* **Material supplied**
──────

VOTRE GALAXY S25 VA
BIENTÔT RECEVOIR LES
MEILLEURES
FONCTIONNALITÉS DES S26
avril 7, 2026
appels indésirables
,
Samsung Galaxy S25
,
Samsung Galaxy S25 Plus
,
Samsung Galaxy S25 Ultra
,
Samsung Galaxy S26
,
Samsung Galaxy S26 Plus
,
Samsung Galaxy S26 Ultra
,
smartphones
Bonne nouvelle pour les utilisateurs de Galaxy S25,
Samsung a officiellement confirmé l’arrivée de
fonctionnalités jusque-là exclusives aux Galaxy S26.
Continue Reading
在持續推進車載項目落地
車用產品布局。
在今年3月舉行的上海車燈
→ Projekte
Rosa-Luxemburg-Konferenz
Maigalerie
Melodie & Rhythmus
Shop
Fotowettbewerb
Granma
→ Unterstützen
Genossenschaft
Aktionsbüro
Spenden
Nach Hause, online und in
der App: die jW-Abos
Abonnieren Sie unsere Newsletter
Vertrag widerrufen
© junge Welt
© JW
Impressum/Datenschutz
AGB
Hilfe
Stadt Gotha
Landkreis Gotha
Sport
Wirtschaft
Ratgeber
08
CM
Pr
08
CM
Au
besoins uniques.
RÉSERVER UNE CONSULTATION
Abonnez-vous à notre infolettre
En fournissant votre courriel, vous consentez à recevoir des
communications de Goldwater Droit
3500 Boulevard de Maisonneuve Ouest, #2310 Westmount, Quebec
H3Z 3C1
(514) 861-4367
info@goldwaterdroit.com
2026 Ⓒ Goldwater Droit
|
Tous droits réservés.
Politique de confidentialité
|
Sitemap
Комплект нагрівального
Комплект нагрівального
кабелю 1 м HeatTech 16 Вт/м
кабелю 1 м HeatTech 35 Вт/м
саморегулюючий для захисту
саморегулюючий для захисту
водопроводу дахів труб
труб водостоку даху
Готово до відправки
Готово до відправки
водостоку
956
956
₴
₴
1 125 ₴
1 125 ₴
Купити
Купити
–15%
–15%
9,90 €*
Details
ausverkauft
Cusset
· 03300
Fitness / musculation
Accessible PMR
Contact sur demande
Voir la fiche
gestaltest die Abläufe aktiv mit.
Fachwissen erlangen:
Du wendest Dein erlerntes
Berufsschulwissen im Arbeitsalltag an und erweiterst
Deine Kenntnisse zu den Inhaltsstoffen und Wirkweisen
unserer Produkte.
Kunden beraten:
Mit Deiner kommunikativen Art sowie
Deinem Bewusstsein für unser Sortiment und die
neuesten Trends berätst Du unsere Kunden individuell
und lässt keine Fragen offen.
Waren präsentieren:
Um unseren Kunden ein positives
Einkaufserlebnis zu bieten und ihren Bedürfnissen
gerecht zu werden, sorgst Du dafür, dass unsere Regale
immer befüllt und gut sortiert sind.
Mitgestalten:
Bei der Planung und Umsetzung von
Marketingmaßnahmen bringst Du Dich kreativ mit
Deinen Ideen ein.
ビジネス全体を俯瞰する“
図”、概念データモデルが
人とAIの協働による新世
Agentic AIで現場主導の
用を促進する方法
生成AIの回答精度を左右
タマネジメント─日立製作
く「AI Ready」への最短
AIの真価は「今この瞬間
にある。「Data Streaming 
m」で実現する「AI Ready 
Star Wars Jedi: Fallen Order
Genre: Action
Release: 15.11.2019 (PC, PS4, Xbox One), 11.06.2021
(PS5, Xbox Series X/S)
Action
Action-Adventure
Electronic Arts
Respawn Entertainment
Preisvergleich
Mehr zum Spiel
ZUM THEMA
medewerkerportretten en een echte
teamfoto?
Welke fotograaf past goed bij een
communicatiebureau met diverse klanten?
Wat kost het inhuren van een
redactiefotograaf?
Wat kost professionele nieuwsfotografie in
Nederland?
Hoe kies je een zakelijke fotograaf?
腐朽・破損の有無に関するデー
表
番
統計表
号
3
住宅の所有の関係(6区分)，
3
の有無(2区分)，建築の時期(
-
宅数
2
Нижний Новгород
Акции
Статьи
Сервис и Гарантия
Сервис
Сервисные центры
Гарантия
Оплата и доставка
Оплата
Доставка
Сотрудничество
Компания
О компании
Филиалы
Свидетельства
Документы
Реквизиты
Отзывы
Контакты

──────

* **Instructions to follow**
The expected response consists solely of the lines from the one with "く「AI Ready」への最短" through the end of the records, repeated exactly.

* **Response to this exercise**
く「AI Ready」への最短
AIの真価は「今この瞬間
にある。「Data Streaming 
m」で実現する「AI Ready 
Star Wars Jedi: Fallen Order
Genre: Action
Release: 15.11.2019 (PC, PS4, Xbox One), 11.06.2021
(PS5, Xbox Series X/S)
Action
Action-Adventure
Electronic Arts
Respawn Entertainment
Preisvergleich
Mehr zum Spiel
ZUM THEMA
medewerkerportretten en een echte
teamfoto?
Welke fotograaf past goed bij een
communicatiebureau met diverse klanten?
Wat kost het inhuren van een
redactiefotograaf?
Wat kost professionele nieuwsfotografie in
Nederland?
Hoe kies je een zakelijke fotograaf?
腐朽・破損の有無に関するデー
表
番
統計表
号
3
住宅の所有の関係(6区分)，
3
の有無(2区分)，建築の時期(
-
宅数
2
Нижний Новгород
Акции
Статьи
Сервис и Гарантия
Сервис
Сервисные центры
Гарантия
Оплата и доставка
Оплата
Доставка
Сотрудничество
Компания
О компании
Филиалы
Свидетельства
Документы
Реквизиты
Отзывы
Контакты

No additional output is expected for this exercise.